### PROBLEM DETAILS
This task calls for every entry below to be repeated exactly, without the pictures.

### RECORDS
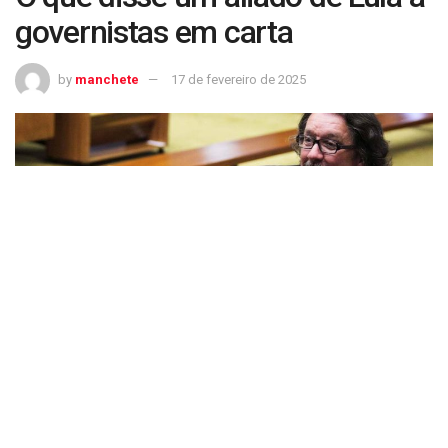
governistas em carta
by
manchete
17 de fevereiro de 2025
O que disse um aliado de Lula a governistas em carta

### TASK ANSWER
governistas em carta
by
manchete
17 de fevereiro de 2025
O que disse um aliado de Lula a governistas em carta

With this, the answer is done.